EDUCATION: Do Thank-Yous Work?
Apparently, high school students are worried that a high GPA, good SAT scores and extracurricular activities aren’t enough to get them in to college these days. According to a New York Times article published on October 9, more and more college applicants are sending thank-you notes to admissions officers and interviewers, thanking them for their time and consideration. Patrick J. O’Connor, director of college counseling at the private Roeper School in Birmingham, Mich says that “it seems like a small thing, but I tell my students that every contact with the college contributes to their perception of you.”

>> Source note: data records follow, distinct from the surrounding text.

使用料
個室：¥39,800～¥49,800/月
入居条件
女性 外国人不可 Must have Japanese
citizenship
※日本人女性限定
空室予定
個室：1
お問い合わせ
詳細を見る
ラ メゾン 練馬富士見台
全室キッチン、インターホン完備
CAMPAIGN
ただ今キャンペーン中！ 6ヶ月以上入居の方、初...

But Woody O’Cain, the admissions director at Furman University in South Carolina says he realizes many of them are strategic. And schools like NYU, Johns Hopkins and MIT simply throw the notes out without even reading them. According to the New York Times, Barbara F. Hall, associate provost for enrollment management at N.Y.U., said writing a note was “a very polite thing to do.” But, she added, the university does not keep the notes, because “with our reading files twice, we don’t need extraneous material, and that is extraneous.”

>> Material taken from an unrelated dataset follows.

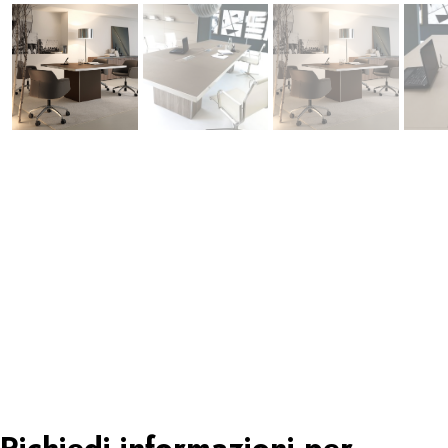
Richiedi informazioni per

At some schools, however, the notes are placed in students filed. “Is it necessary to write a thank-you note?” said Janet L. Rapelye, dean of admissions at Princeton. “No. But I’m still in favor of them. Expressing gratitude is a lovely quality.”
Whether or not thank-you notes are kept or remembered is obviously up for debate, but I think the idea is an interesting one- especially from a PR standpoint. Students feel like sending the notes adds to their character and builds a positive image that colleges will respond to. But I can’t help but wonder if it actually works or if just makes them seem desperate. Shouldn’t their application say enough?